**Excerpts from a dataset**
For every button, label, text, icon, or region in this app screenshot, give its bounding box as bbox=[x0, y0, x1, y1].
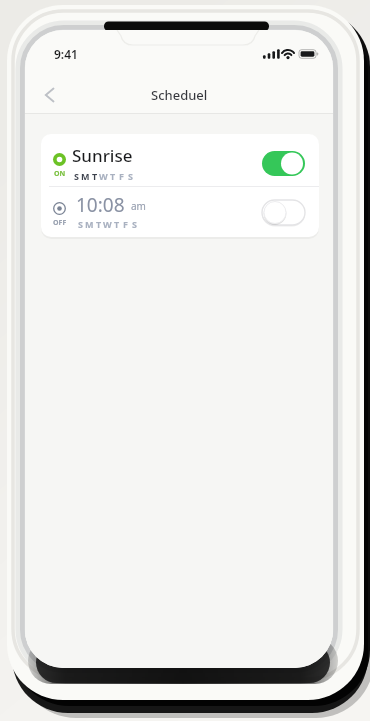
staticText: W bbox=[103, 218, 112, 230]
button[interactable]: ON bbox=[41, 134, 319, 186]
staticText: M bbox=[81, 170, 90, 182]
staticText: M bbox=[85, 218, 94, 230]
button[interactable] bbox=[262, 200, 305, 225]
button[interactable]: OFF bbox=[41, 187, 319, 237]
staticText: T bbox=[96, 218, 102, 230]
staticText: OFF bbox=[53, 218, 67, 228]
button[interactable] bbox=[35, 81, 63, 109]
staticText: W bbox=[99, 170, 108, 182]
staticText: F bbox=[119, 170, 124, 182]
staticText: F bbox=[123, 218, 128, 230]
staticText: S bbox=[128, 170, 133, 182]
staticText: 10:08 bbox=[76, 192, 125, 218]
staticText: Sunrise bbox=[72, 144, 133, 167]
staticText: Scheduel bbox=[151, 86, 208, 104]
staticText: am bbox=[131, 199, 146, 213]
staticText: 9:41 bbox=[54, 46, 78, 62]
staticText: T bbox=[110, 170, 116, 182]
staticText: T bbox=[92, 170, 98, 182]
staticText: T bbox=[114, 218, 120, 230]
staticText: S bbox=[78, 218, 83, 230]
staticText: S bbox=[74, 170, 79, 182]
button[interactable] bbox=[262, 151, 305, 176]
staticText: S bbox=[132, 218, 137, 230]
staticText: ON bbox=[54, 169, 66, 179]
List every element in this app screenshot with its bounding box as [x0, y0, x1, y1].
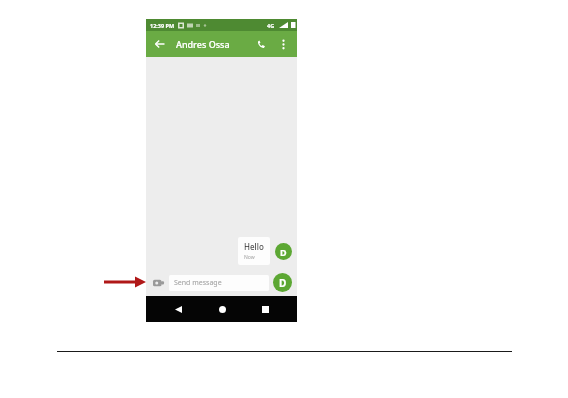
button[interactable]: Recent apps [254, 298, 276, 320]
staticText: Hello [244, 241, 264, 252]
button[interactable]: Home [211, 298, 233, 320]
button[interactable]: Send message [169, 275, 269, 291]
staticText: D [279, 276, 287, 290]
staticText: Send message [174, 278, 222, 288]
button[interactable]: Hello [238, 237, 270, 265]
button[interactable]: Contact avatar D [273, 273, 292, 292]
button[interactable]: Back [167, 298, 189, 320]
button[interactable]: Call [253, 36, 269, 52]
staticText: 4G [267, 22, 275, 29]
staticText: D [280, 246, 287, 258]
button[interactable]: More options [275, 36, 291, 52]
staticText: Andres Ossa [176, 38, 230, 50]
staticText: Now [244, 254, 255, 261]
button[interactable]: Contact avatar D [275, 243, 292, 260]
button[interactable]: Back [152, 36, 168, 52]
staticText: 12:39 PM [150, 22, 175, 29]
button[interactable]: Attach [151, 276, 165, 290]
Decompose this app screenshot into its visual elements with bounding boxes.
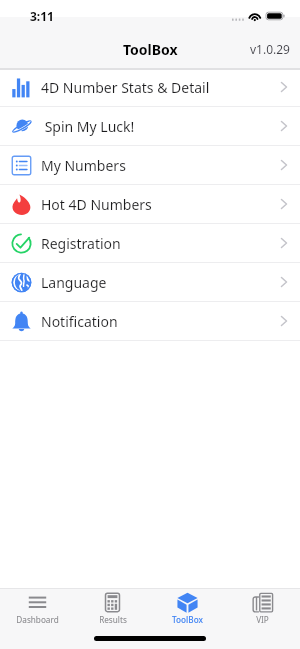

**Task goal**
Your answer must be a single number: the count of lines in the records that hold the word "Send".

**The answer**
2